Task item:
Your response is a verbatim copy of the listing, stripped of its images.

Entries supplied:
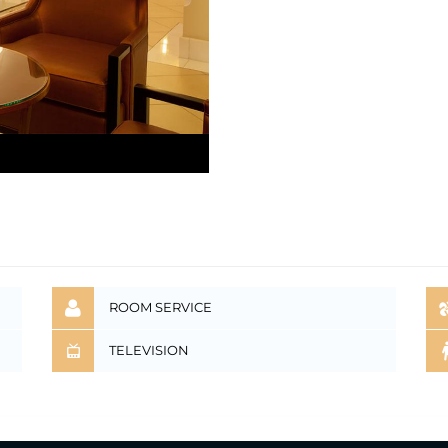
ROOM SERVICE
TELEVISION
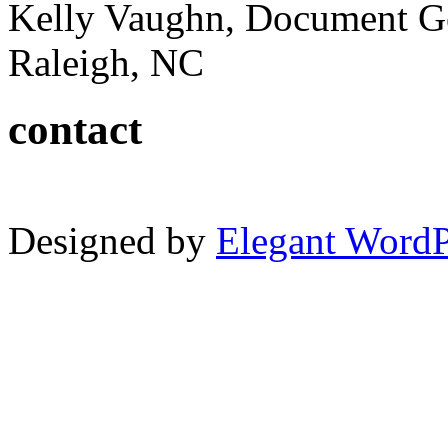
Kelly Vaughn, Document G
Raleigh, NC
contact
Designed by
Elegant Word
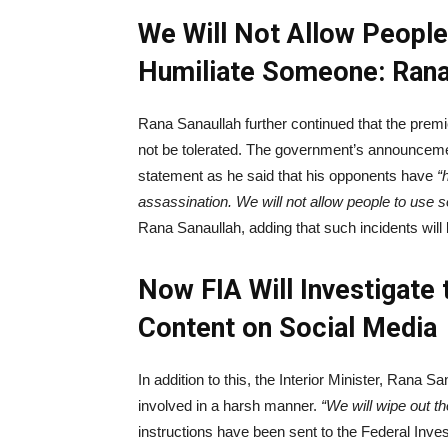
We Will Not Allow People
Humiliate Someone: Rana
Rana Sanaullah further continued that the premi
not be tolerated. The government’s announceme
statement as he said that his opponents have
“h
assassination. We will not allow people to use 
Rana Sanaullah, adding that such incidents will 
Now FIA Will Investigate
Content on Social Media
In addition to this, the Interior Minister, Rana S
involved in a harsh manner.
“We will wipe out th
instructions have been sent to the Federal Inves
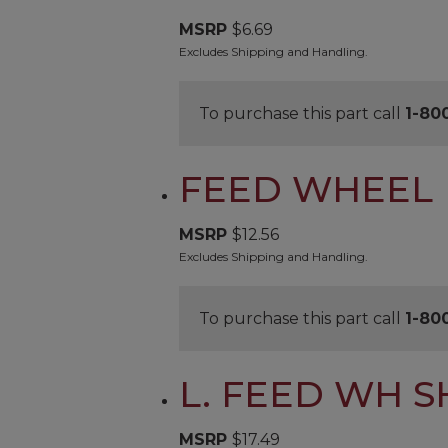
MSRP
$
6.69
Excludes Shipping and Handling.
To purchase this part call
1-80
FEED WHEEL
MSRP
$
12.56
Excludes Shipping and Handling.
To purchase this part call
1-80
L. FEED WH S
MSRP
$
17.49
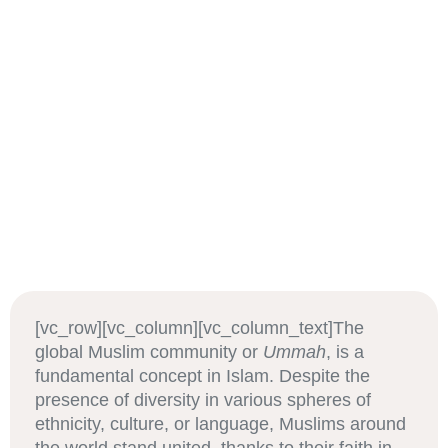
[vc_row][vc_column][vc_column_text]The
global Muslim community or
Ummah
, is a
fundamental concept in Islam. Despite the
presence of diversity in various spheres of
ethnicity, culture, or language, Muslims around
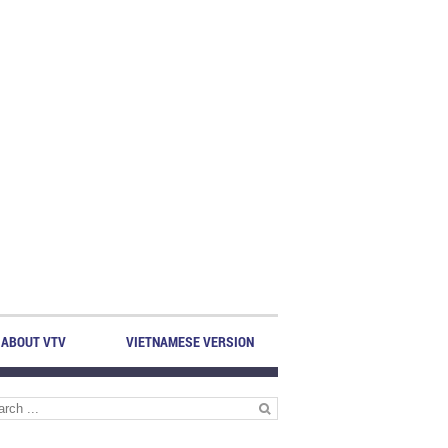
ABOUT VTV
VIETNAMESE VERSION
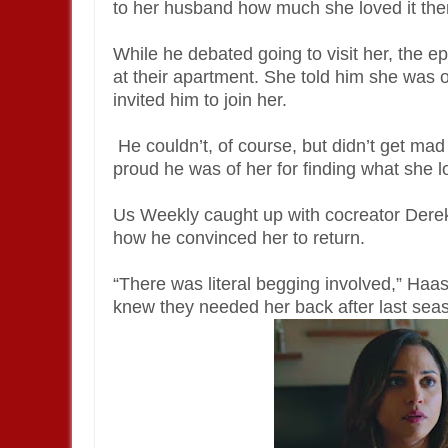
to her husband how much she loved it the
While he debated going to visit her, the e
at their apartment. She told him she was 
invited him to join her.
He couldn’t, of course, but didn’t get ma
proud he was of her for finding what she l
Us Weekly caught up with cocreator Derek 
how he convinced her to return.
“There was literal begging involved,” Haas
knew they needed her back after last sea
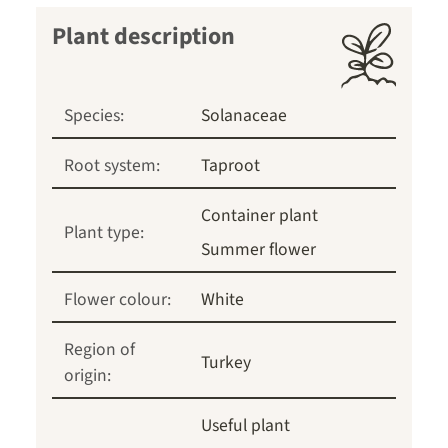
Plant description
Species:
Solanaceae
Root system:
Taproot
Container plant
Plant type:
Summer flower
Flower colour:
White
Region of
Turkey
origin:
Useful plant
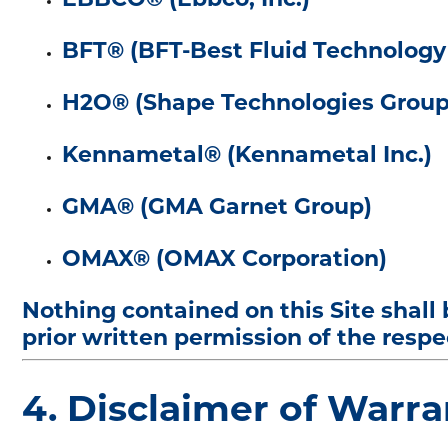
BFT® (BFT-Best Fluid Technolog
H2O® (Shape Technologies Group
Kennametal® (Kennametal Inc.)
GMA® (GMA Garnet Group)
OMAX® (OMAX Corporation)
Nothing contained on this Site shall
prior written permission of the resp
4. Disclaimer of Warra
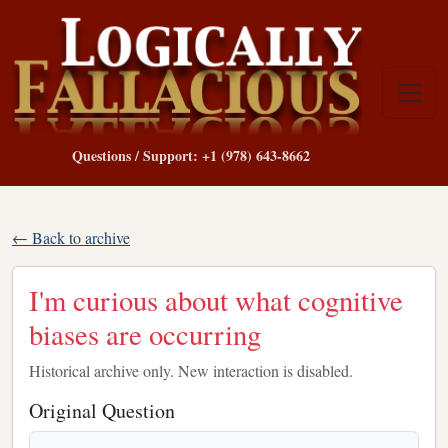
Questions / Support: +1 (978) 643-8662
← Back to archive
I'm curious about what cognitive
biases are occurring
Historical archive only. New interaction is disabled.
Original Question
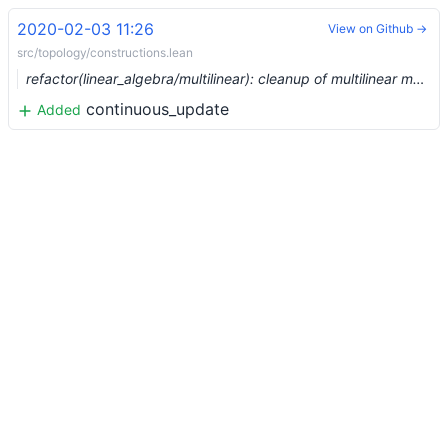
2020-02-03 11:26
View on Github →
src/topology/constructions.lean
refactor(linear_algebra/multilinear): cleanup of multilinear maps (#1921) …
continuous_update
Added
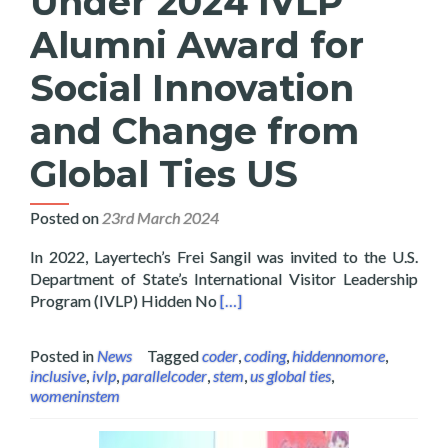
Under 2024 IVLP
Alumni Award for
Social Innovation
and Change from
Global Ties US
Posted on
23rd March 2024
In 2022, Layertech’s Frei Sangil was invited to the U.S.
Department of State’s International Visitor Leadership
Read more about Layertech’s Frei
Program (IVLP) Hidden No
[…]
Posted in
News
Tagged
coder
,
coding
,
hiddennomore
,
inclusive
,
ivlp
,
parallelcoder
,
stem
,
us global ties
,
womeninstem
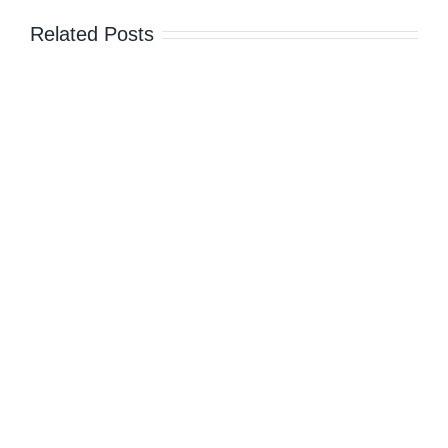
Related Posts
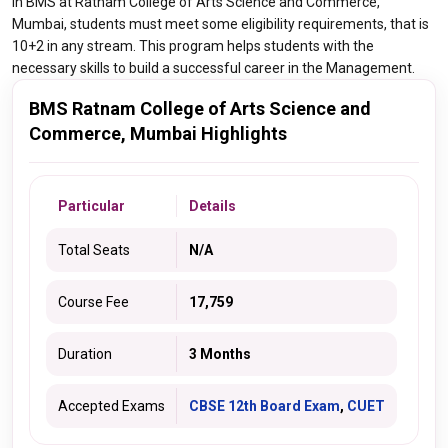
in BMS at Ratnam College of Arts Science and Commerce,
Mumbai, students must meet some eligibility requirements, that is
10+2 in any stream. This program helps students with the
necessary skills to build a successful career in the Management.
BMS Ratnam College of Arts Science and
Commerce, Mumbai Highlights
Particular
Details
Total Seats
N/A
Course Fee
17,759
Duration
3 Months
Accepted Exams
CBSE 12th Board Exam
,
CUET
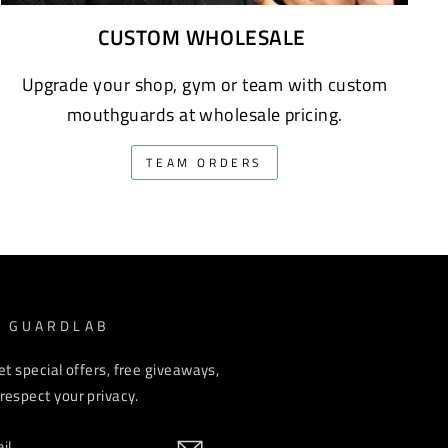
CUSTOM WHOLESALE
Upgrade your shop, gym or team with custom
mouthguards at wholesale pricing.
TEAM ORDERS
M GUARDLAB
et special offers, free giveaways,
espect your privacy.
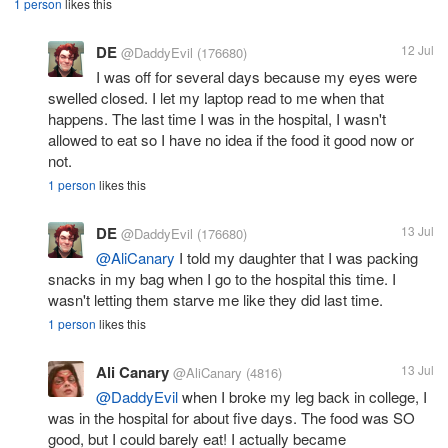
1 person
likes this
DE
12 Jul
@DaddyEvil
(176680)
I was off for several days because my eyes were
swelled closed. I let my laptop read to me when that
happens. The last time I was in the hospital, I wasn't
allowed to eat so I have no idea if the food it good now or
not.
1 person
likes this
DE
13 Jul
@DaddyEvil
(176680)
@AliCanary
I told my daughter that I was packing
snacks in my bag when I go to the hospital this time. I
wasn't letting them starve me like they did last time.
1 person
likes this
Ali Canary
13 Jul
@AliCanary
(4816)
@DaddyEvil
when I broke my leg back in college, I
was in the hospital for about five days. The food was SO
good, but I could barely eat! I actually became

Your solution:
ROOM SERVICE
TELEVISION
Kelly Vaughn, Document G
Raleigh, NC
contact
Designed by
Elegant Word
We Will Not Allow People
Humiliate Someone: Rana
Rana Sanaullah further continued that the premi
not be tolerated. The government’s announceme
statement as he said that his opponents have
“h
assassination. We will not allow people to use 
Rana Sanaullah, adding that such incidents will 
Now FIA Will Investigate
Content on Social Media
In addition to this, the Interior Minister, Rana S
involved in a harsh manner.
“We will wipe out th
instructions have been sent to the Federal Inves
MSRP
$
6.69
Excludes Shipping and Handling.
To purchase this part call
1-80
FEED WHEEL
MSRP
$
12.56
Excludes Shipping and Handling.
To purchase this part call
1-80
L. FEED WH S
MSRP
$
17.49
[vc_row][vc_column][vc_column_text]The
global Muslim community or
Ummah
, is a
fundamental concept in Islam. Despite the
presence of diversity in various spheres of
ethnicity, culture, or language, Muslims around
ABOUT VTV
VIETNAMESE VERSION
to her husband how much she loved it the
While he debated going to visit her, the e
at their apartment. She told him she was 
invited him to join her.
He couldn’t, of course, but didn’t get ma
proud he was of her for finding what she l
Us Weekly caught up with cocreator Derek 
how he convinced her to return.
“There was literal begging involved,” Haas
knew they needed her back after last sea
Plant description
Species:
Solanaceae
Root system:
Taproot
Container plant
Plant type:
Summer flower
Flower colour:
White
Region of
Turkey
origin:
Useful plant
BFT® (BFT-Best Fluid Technolog
H2O® (Shape Technologies Group
Kennametal® (Kennametal Inc.)
GMA® (GMA Garnet Group)
OMAX® (OMAX Corporation)
Nothing contained on this Site shall
prior written permission of the resp
4. Disclaimer of Warra
Questions / Support: +1 (978) 643-8662
← Back to archive
I'm curious about what cognitive
biases are occurring
Historical archive only. New interaction is disabled.
Original Question
2020-02-03 11:26
View on Github →
src/topology/constructions.lean
refactor(linear_algebra/multilinear): cleanup of multilinear maps (#1921) …
continuous_update
Added
Under 2024 IVLP
Alumni Award for
Social Innovation
and Change from
Global Ties US
Posted on
23rd March 2024
In 2022, Layertech’s Frei Sangil was invited to the U.S.
Department of State’s International Visitor Leadership
Read more about Layertech’s Frei
Program (IVLP) Hidden No
[…]
Posted in
News
Tagged
coder
,
coding
,
hiddennomore
,
inclusive
,
ivlp
,
parallelcoder
,
stem
,
us global ties
,
womeninstem
Related Posts
in BMS at Ratnam College of Arts Science and Commerce,
Mumbai, students must meet some eligibility requirements, that is
10+2 in any stream. This program helps students with the
necessary skills to build a successful career in the Management.
BMS Ratnam College of Arts Science and
Commerce, Mumbai Highlights
Particular
Details
Total Seats
N/A
Course Fee
17,759
Duration
3 Months
Accepted Exams
CBSE 12th Board Exam
,
CUET
CUSTOM WHOLESALE
Upgrade your shop, gym or team with custom
mouthguards at wholesale pricing.
TEAM ORDERS
M GUARDLAB
et special offers, free giveaways,
espect your privacy.
1 person
likes this
DE
12 Jul
@DaddyEvil
(176680)
I was off for several days because my eyes were
swelled closed. I let my laptop read to me when that
happens. The last time I was in the hospital, I wasn't
allowed to eat so I have no idea if the food it good now or
not.
1 person
likes this
DE
13 Jul
@DaddyEvil
(176680)
@AliCanary
I told my daughter that I was packing
snacks in my bag when I go to the hospital this time. I
wasn't letting them starve me like they did last time.
1 person
likes this
Ali Canary
13 Jul
@AliCanary
(4816)
@DaddyEvil
when I broke my leg back in college, I
was in the hospital for about five days. The food was SO
good, but I could barely eat! I actually became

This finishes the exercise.